Cinq hypothèses scientifiques posées sur les cibles V1. Chacune est falsifiable, signée par DID, publiée en CC0. Le but n'est pas qu'elles soient justes — c'est qu'elles soient assez précises pour être réfutées empiriquement. Vous pouvez en proposer la falsification via GitHub issues.

Lire les pistes →
Données scientifiques

Bactaegion ne duplique pas ce qui existe canoniquement ailleurs. La plateforme stocke uniquement le savoir qu'elle produit : associations entre familles et protéines, hypothèses signées, hits in silico, annotations communautaires.
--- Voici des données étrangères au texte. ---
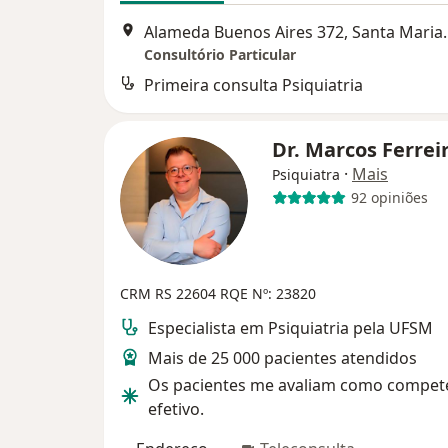
Alameda Buenos 
Consultório Particular
Primeira consulta Psiquiatria
Dr. Marcos Ferrei
·
Mais
Psiquiatra
92 opiniões
CRM RS 22604
RQE Nº: 23820
Especialista em Psiquiatria pela UFSM
Mais de 25 000 pacientes atendidos
Os pacientes me avaliam como compet
efetivo.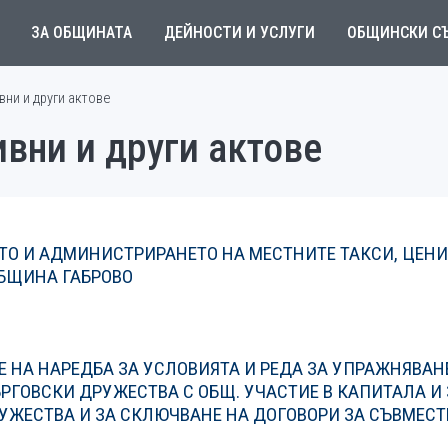
ЗА ОБЩИНАТА
ДЕЙНОСТИ И УСЛУГИ
ОБЩИНСКИ С
ни и други актове
вни и други актове
ТО И АДМИНИСТРИРАНЕТО НА МЕСТНИТЕ ТАКСИ, ЦЕНИ
ОБЩИНА ГАБРОВО
 НА НАРЕДБА ЗА УСЛОВИЯТА И РЕДА ЗА УПРАЖНЯВАН
ЪРГОВСКИ ДРУЖЕСТВА С ОБЩ. УЧАСТИЕ В КАПИТАЛА И 
УЖЕСТВА И ЗА СКЛЮЧВАНЕ НА ДОГОВОРИ ЗА СЪВМЕС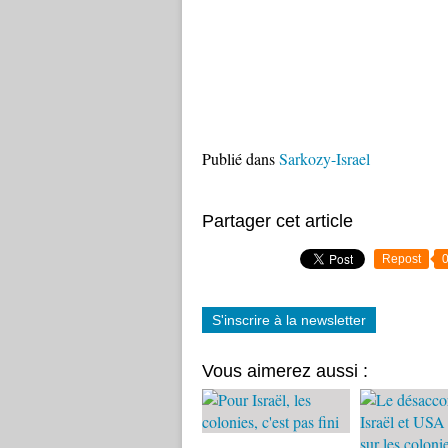
Publié dans
Sarkozy-Israel
Partager cet article
Repost
S'inscrire à la newsletter
Vous aimerez aussi :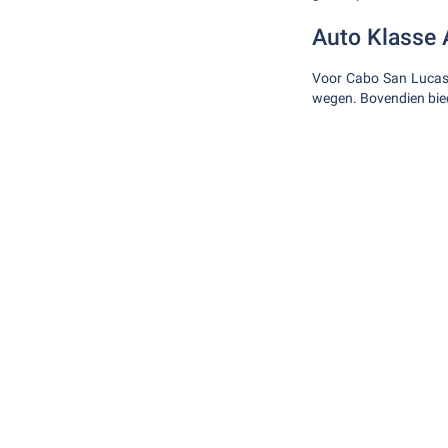
Auto Klasse 
Voor Cabo San Lucas r
wegen. Bovendien bied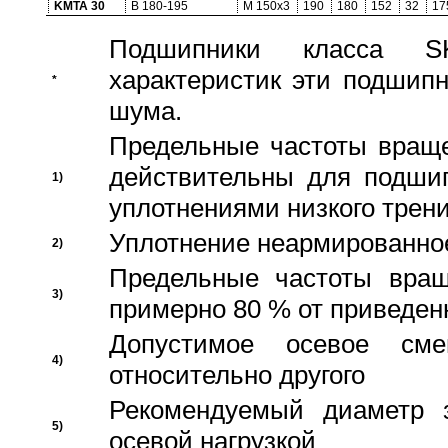
KMTA 30
B 180-195
M 150x3
190
180
152
32
17
Подшипники класса S
характеристик эти подшип
*
шума.
Предельные частоты враще
действительны для подши
1)
уплотнениями низкого трени
Уплотнение неармированно
2)
Предельные частоты вращ
3)
примерно 80 % от приведен
Допустимое осевое сме
4)
относительно другого
Рекомендуемый диаметр 
5)
осевой нагрузкой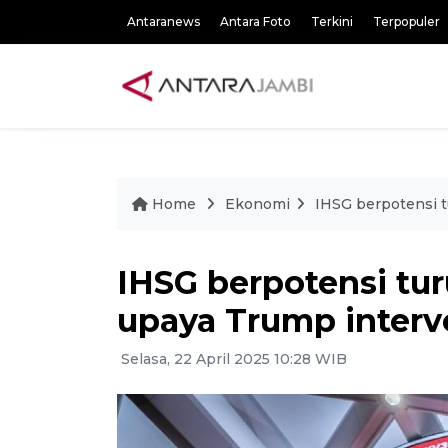
Antaranews
Antara Foto
Terkini
Terpopuler
Home
Ekonomi
IHSG berpotensi t
IHSG berpotensi tur
upaya Trump interv
Selasa, 22 April 2025 10:28 WIB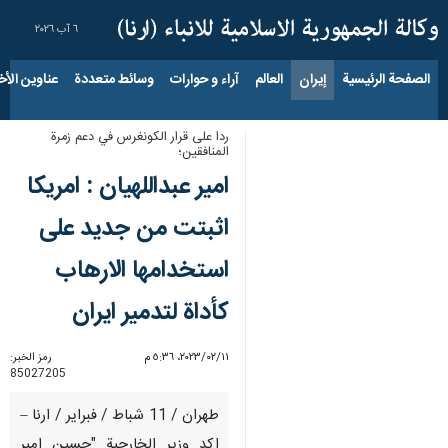
٦ آب ٢٠٢٦
الصفحة الرئيسية
إيران
العالم
آراء و حوارات
وسائط متعددة
عناوين الأخب
ردا على قرار الكونغرس في دعم زمرة
المنافقين؛
امير عبداللهيان : امريكا
اثبتت من جديد على
استخدامها الارهاب
كأداة لتدمير ايران
١١‏/٠٢‏/٢٠٢٣، ٥:٣٦ م
رمز الخبر:
85027205
طهران / 11 شباط / فبراير / ارنا –
اكد وزير الخارجية "حسين امير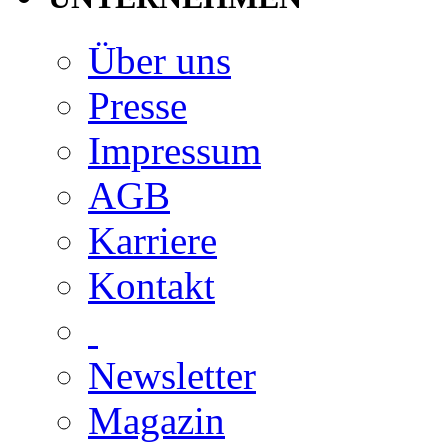
Über uns
Presse
Impressum
AGB
Karriere
Kontakt
Newsletter
Magazin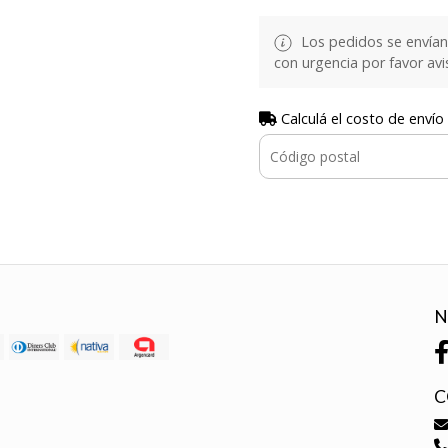
Los pedidos se envían e
con urgencia por favor avi
Calculá el costo de envío
N
C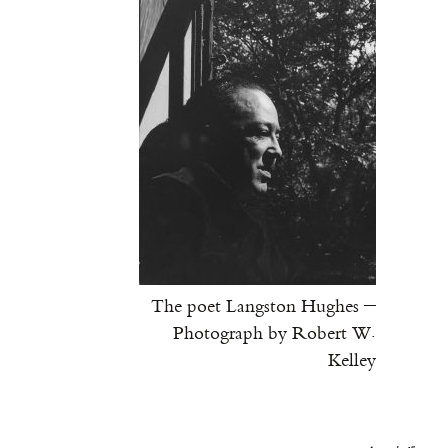
The poet Langston Hughes –
Photograph by Robert W.
Kelley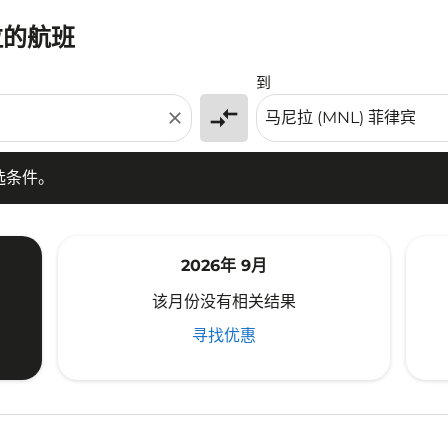
拉的航班
条件。
到
compare_arrows
close
选条件。
2026年 9月
该月份没有相关结果
寻找优惠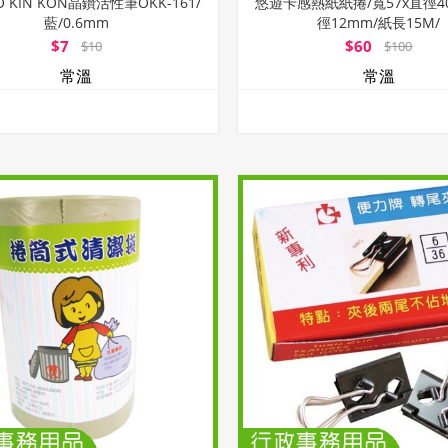
 KIN KON晶鑽活性筆OKK-161/
悠遊卡感熱紙紙捲/寬57x直徑4
藍/0.6mm
徑12mm/紙長15M/
$7
$60
$10
$100
常溫
常溫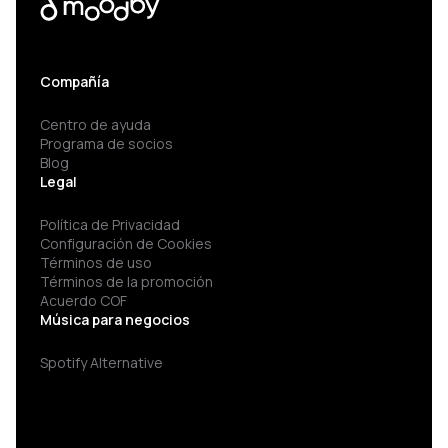
Compañía
Centro de ayuda
Programa de socios
Blog
Legal
Política de Privacidad
Configuración de Cookies
Términos de uso
Términos de la promoción
Acuerdo COF
Música para negocios
Spotify Alternative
Tout le reste est fetché en direct par votre navigateur.

  • UniProt — séquences canoniques, gene names, organismes, GO annotations, xrefs Pfam et PDB
  • AlphaFold DB — structures 3D prédites, pLDDT, rendu via Mol* directement dans la page
  • ChEMBL EBI — bioactivités connues (ou message « cible vierge thérapeutiquement » quand il n'y en a pas)
  • OpenAlex — littérature scientifique récente sur chaque famille de défense
  • RCSB PDB — structures cristallographiques expérimentales liées
  • InterPro / AmiGO — détail des domaines et fonctions

Toutes ces bases ont des licences ouvertes (CC0, CC BY, ODC-BY). Aucun coût d'accès. Votre navigateur en bénéficie directement, sans proxy Bactaegion.

Could you patent the sun?

Bactaegion est un cadeau au monde, sur le modèle Sabin. Tout output est CC0 ou AGPL-3.0. Aucun brevet. Aucune monétisation. Aucun token. Aucune publicité.